Exercise objective >> Repeat the data that follows in full. Do not include the pictures.

Task data >>
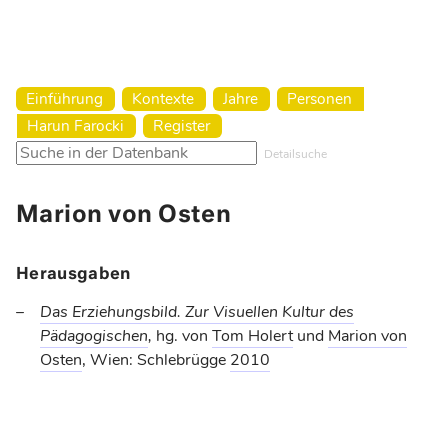
Harun Farocki Institut
Einführung
Kontexte
Jahre
Personen
Harun Farocki
Register
Detailsuche
Marion von Osten
Herausgaben
Das Erziehungsbild. Zur Visuellen Kultur des
Pädagogischen
,
hg. von
Tom Holert
und
Marion von
Osten
, Wien: Schlebrügge
2010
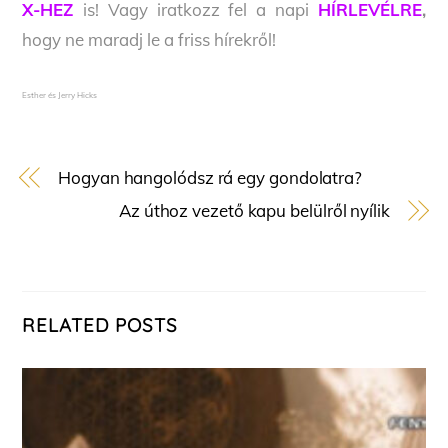
X-HEZ
is! Vagy iratkozz fel a napi
HÍRLEVÉLRE
,
hogy ne maradj le a friss hírekről!
Esther és Jerry Hicks
Hogyan hangolódsz rá egy gondolatra?
Az úthoz vezető kapu belülről nyílik
RELATED POSTS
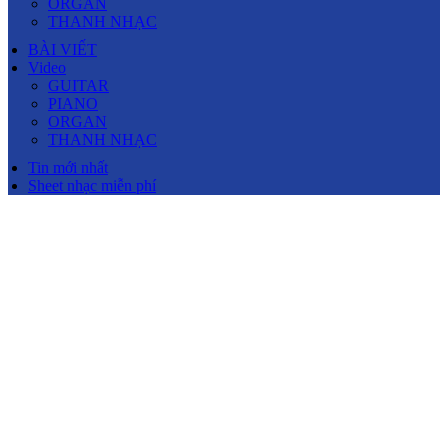
ORGAN
THANH NHẠC
BÀI VIẾT
Video
GUITAR
PIANO
ORGAN
THANH NHẠC
Tin mới nhất
Sheet nhạc miễn phí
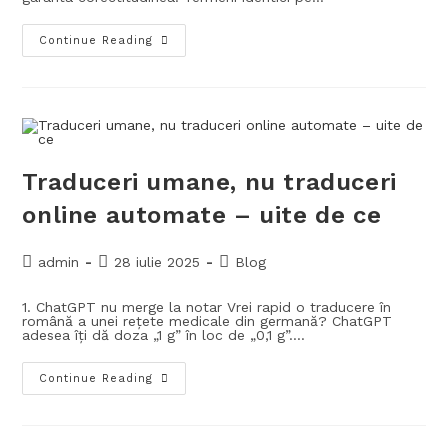
Continue Reading
Traduceri umane, nu traduceri
online automate – uite de ce
admin
28 iulie 2025
Blog
1. ChatGPT nu merge la notar Vrei rapid o traducere în
română a unei rețete medicale din germană? ChatGPT
adesea îți dă doza „1 g” în loc de „0,1 g”.…
Continue Reading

Response to the task >>
Harun Farocki Institut
Einführung
Kontexte
Jahre
Personen
Harun Farocki
Register
Detailsuche
Marion von Osten
Herausgaben
Das Erziehungsbild. Zur Visuellen Kultur des
Pädagogischen
,
hg. von
Tom Holert
und
Marion von
Osten
, Wien: Schlebrügge
2010
X-HEZ
is! Vagy iratkozz fel a napi
HÍRLEVÉLRE
,
hogy ne maradj le a friss hírekről!
Esther és Jerry Hicks
Hogyan hangolódsz rá egy gondolatra?
Az úthoz vezető kapu belülről nyílik
RELATED POSTS
ORGAN
THANH NHẠC
BÀI VIẾT
Video
GUITAR
PIANO
ORGAN
THANH NHẠC
Tin mới nhất
Sheet nhạc miễn phí
Continue Reading
Traduceri umane, nu traduceri
online automate – uite de ce
admin
28 iulie 2025
Blog
1. ChatGPT nu merge la notar Vrei rapid o traducere în
română a unei rețete medicale din germană? ChatGPT
adesea îți dă doza „1 g” în loc de „0,1 g”.…
Continue Reading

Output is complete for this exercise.